The long-term efficacy of a dietary approach to weight control remains to be determined. The ingestion of dietary fiber has been reported to improve the glycemic response and circulating insulin concentrations both in healthy subjects and in patients with type 2 diabetes (19, 20). The effects of dietary fiber on dyslipidemia in insulin-resistant persons vary, but the consumption of 3 g/d soluble dietary fiber is associated consistently with a reduction in total cholesterol concentrations (21, 22, 23, 24, 25, 26, 27). In 2002, Nicola et al. (19) of the Framingham Offspring Study reported that a greater amount of fiber in the diet was correlated with a decrease in BMI, waist-to-hip ratio, total cholesterol concentrations, and concentrations of LDLs. In support of this finding, another study compared the effects of a diet that contained 24 g fiber/d (a relatively high proportion of dietary fiber) with the effects of a diet that contained 50 g fiber/d and revealed that the high-fiber diet improved glycemic control, reduced hyperinsulinemia, and decreased plasma lipid levels (27). It would seem, therefore, that the consumption of a large amount of fiber is necessary to confer a metabolic benefit.

In the present study, we found that the consumption of a high-fiber diet produced a greater decrease in the concentrations of dietary metabolites, BMI, and postprandial triacylglycerol concentrations in obese subjects than did the consumption of a diet of standard rice. Diet can affect body weight through multiple pathways, including the control of satiety and metabolic efficiency and modulation of the secretion and actions of insulin. In the present study, the difference between the standard and high-fiber diets was the quality of carbohydrates; both diets provided equal amounts of energy and macronutrients. In addition, we took into account the usual eating habits and physical activity patterns of individual subjects when quantitatively organizing the meal plan. We also took care to prevent any major changes to the usual lifestyle of the subjects during the study period.

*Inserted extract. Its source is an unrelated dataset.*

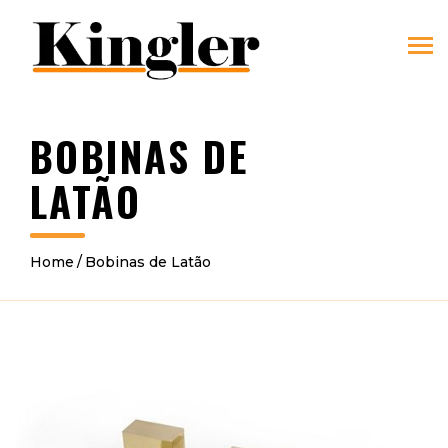
BOBINAS DE
LATÃO
Home
Bobinas de Latão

According to the Korean National Health and Nutrition Survey of 2001, the average daily energy intake in Republic of Korea was 1975.8 calories. Protein, fat, and carbohydrates were consumed at rates of 71.6, 41.6, and 315 g/d, respectively, which were the equivalent of 14.9%, 19.5%, and 65.6% of the total daily energy intake, respectively. Fiber was consumed at a rate of 6.6 g/d. Before participation in the present study, the subjects’ usual meal contained 4.36 g crude fiber/1000 kcal energy consumed; this value was relatively low compared with the 6.47 and 7.27 g crude fiber/1000 kcal in the control and modified diet.

We found that the fasting and postprandial serum concentrations of C-peptide were lower after the modified diet phase, whereas the fasting serum insulin concentration was elevated, and the HOMA-IR value was unchanged after the control and modified diet phases. Improved insulin sensitivity and reduced postprandial glycemia after the consumption of a high-fiber diet may be attributable to the gel-forming property of soluble fibers, which delays the rate at which carbohydrates are absorbed (10, 11, 12, 27, 28). In the present study, insoluble cereal fiber (rather than soluble fiber) was the predominant form of fiber that had a favorable effect on fasting insulin concentrations (19). This is supported by the findings of Max et al. (29), who reported in a meta-analysis of randomized controlled trials that guar gum (a soluble dietary fiber) did not reduce body weight. The amount of soluble fiber intake per meal was not analyzed in the present study. However, we found that crude fiber intake was lower during the control diet phase than during the modified diet phase. Nevertheless, the intake of crude fiber in both phases was below the recommended range (20 to 35 g/d). Therefore, we believe that dietary fiber might not be the only factor that resulted in the improved weight control and lipid profile observed in our study.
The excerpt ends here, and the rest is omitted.